In thinking about values around welcoming and welcomed touch, I was inspired by an unlikely source: the ultra-Orthodox custom of shomer negiah. This phrase literally translates as “being watchful” (shomer) in matters of touch (negiah), but the phrase has come to refer to the custom of avoiding direct physical contact with members of the opposite sex. 

I feel some discomfort with Orthodoxy’s ideology and praxis of shomer negiah, not least because it tends to turn women into objects of desire and reinforces a binaried view of gender. But there is also something beautiful in the root concept of shomer negiah: taking a moment to think about the person we’re about to reach out to.

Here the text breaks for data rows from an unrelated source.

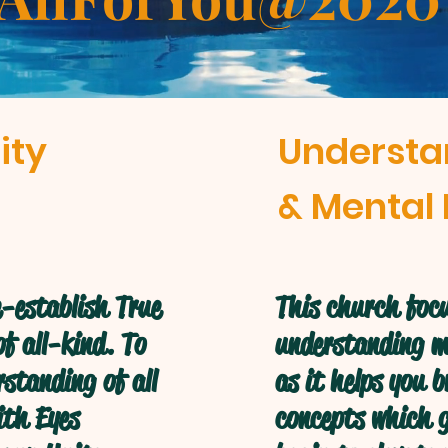
ity
Understa
& Mental 
-establish True
This church focu
f all-kind. To
understanding mo
standing of all
as it helps you 
ith Eyes
concepts which g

A commitment to shomer negiah Recon-style would mean a commitment to forethought, imagination, honesty, and respect. In taking care with our touch, we are better able to take care of ourselves and each other. 

Moving forward, I want to commit to asking you before I hug you or touch your shoulder. If I forget, or I touch you in a way that causes unease, I hope you will feel comfortable reminding me. 

This is the opening of a discussion, rather than the definitive word. I’d love to hear your thoughts on how we can be transparent and caring as we navigate being embodied and in community together. May we be blessed to continue cocreating trust, affection, and welcoming for all.

Comments

  1. Danny Steinmetz says

    The rabbnic prohibition on contact between adults of the opposite sex is only “b’derech chiba,” in a lustful/sexual manner. Hence handshaking between men and women was completely normative among the most ultra orthodox German Jews.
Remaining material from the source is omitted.